Remember the recent Panorama programme where the two care workers roughly washed the resident? When they were doing this they busily maintained their own social relationship by talking in their own language while failing to talk to the individual they were supposed to be caring for? Maybe an extreme example but how many times do we hear of care home residents all sitting around in large lounges in silence? How many times do we hear of cases where care in a person’s home is restricted to 15 minutes or so giving the care worker little or no time to interact with the individual or complaints from care service users that they never know who is going to turn up to care for them?

Part of the problem is, perhaps, that some elements of social care are still to firmly rooted in the medical model of care. Clinical detachment in the health professions serves a purpose, it helps to insulate health professionals from the trauma of getting to attached to people likely to suffer great pain or die, it prevents the psychological transference of distress from those suffering to the professional who, for their own sanity, must remain outside the constant bombardment of anguish and agony not only from the patients but their traumatised families.
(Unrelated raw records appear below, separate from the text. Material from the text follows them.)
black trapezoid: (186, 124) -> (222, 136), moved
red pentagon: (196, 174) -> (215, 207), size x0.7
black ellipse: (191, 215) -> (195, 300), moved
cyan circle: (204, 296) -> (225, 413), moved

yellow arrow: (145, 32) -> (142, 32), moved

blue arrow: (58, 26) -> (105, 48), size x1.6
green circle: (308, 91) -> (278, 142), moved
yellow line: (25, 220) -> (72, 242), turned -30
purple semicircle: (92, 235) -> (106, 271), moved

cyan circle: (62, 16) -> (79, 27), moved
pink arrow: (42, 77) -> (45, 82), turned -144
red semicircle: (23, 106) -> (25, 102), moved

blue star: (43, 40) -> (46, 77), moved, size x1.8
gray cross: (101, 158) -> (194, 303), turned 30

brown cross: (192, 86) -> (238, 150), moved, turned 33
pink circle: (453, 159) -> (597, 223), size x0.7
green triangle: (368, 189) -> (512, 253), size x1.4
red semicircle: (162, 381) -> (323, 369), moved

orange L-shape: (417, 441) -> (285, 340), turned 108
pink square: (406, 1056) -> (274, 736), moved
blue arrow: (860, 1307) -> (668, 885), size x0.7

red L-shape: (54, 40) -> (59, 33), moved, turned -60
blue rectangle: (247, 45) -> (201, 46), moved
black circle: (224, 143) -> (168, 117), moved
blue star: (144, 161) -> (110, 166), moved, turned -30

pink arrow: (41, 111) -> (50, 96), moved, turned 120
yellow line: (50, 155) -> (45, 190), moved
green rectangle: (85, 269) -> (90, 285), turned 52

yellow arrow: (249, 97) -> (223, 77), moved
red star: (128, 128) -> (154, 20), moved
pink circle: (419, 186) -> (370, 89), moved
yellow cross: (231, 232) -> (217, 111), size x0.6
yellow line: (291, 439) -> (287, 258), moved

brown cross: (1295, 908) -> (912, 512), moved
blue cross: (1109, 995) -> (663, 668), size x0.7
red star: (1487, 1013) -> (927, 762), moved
Yet can this clinical detachment work in social care? No, for many different reasons. Firstly the clue is in the name SOCIAL Care, social care is not the same as health care, that is the responsibility of the health professionals, social care is about supporting people in their everyday lives, helping them maintain connection with the wider world or, if that is not possible, ensuring that they are able to live as full and active life as possible in their individual circumstances.

We are, by nature, social creatures and while the degree that socialisation is needed by individuals vary, quality social contact still forms an important part of our lives. How can we know what level of social relationship individuals need unless we make the effort to establish a significant relationship to find out?

Personalisation is the social care buzzword at present and it is a goal that we should strive to achieve but how can we provide personalisation through clinical detachment? We need to build relationships with care users to understand their personal needs but more importantly to provide them with the type of social relationship that is cornerstone of being human.

Monday, 14 May 2012

Skills, Social Care & Society


Very soon the whole social care consultation merry-go-round will start once again with the emergence of the White Paper. When the Government  publish this  undoubtedly the focus, once more, will be on who pays for care services and how they do so, leaving out HOW MUCH such services really cost.

Part of the debate on social care is about providing quality services but there is little discussion how this is achieved and how the front line care workforce is trained to deliver that quality and why training is so important to achieving the best possible outcomes for those who rely on care services.

Everyone sitting in an office right now knows about Health & Safety at Work, to most it is something that is fairly abstract but rigorously enforced by the ‘Health & Safety Police’ in a manner that appears somewhat obsessive. Yet in social care health and safety is a lot more immediate and is not only about the workers but also about the people they support and care for. Slips, trips and falls, for example, become a much greater hazard for those who are frail and have problems with mobility, it is not just a case of worrying where computer terminal wires trail but all small lumps and bumps in the flooring become potentially hazardous.

Care workers, therefore, have to have a  greater awareness  of health and safety than the average worker and, of course that level of training costs.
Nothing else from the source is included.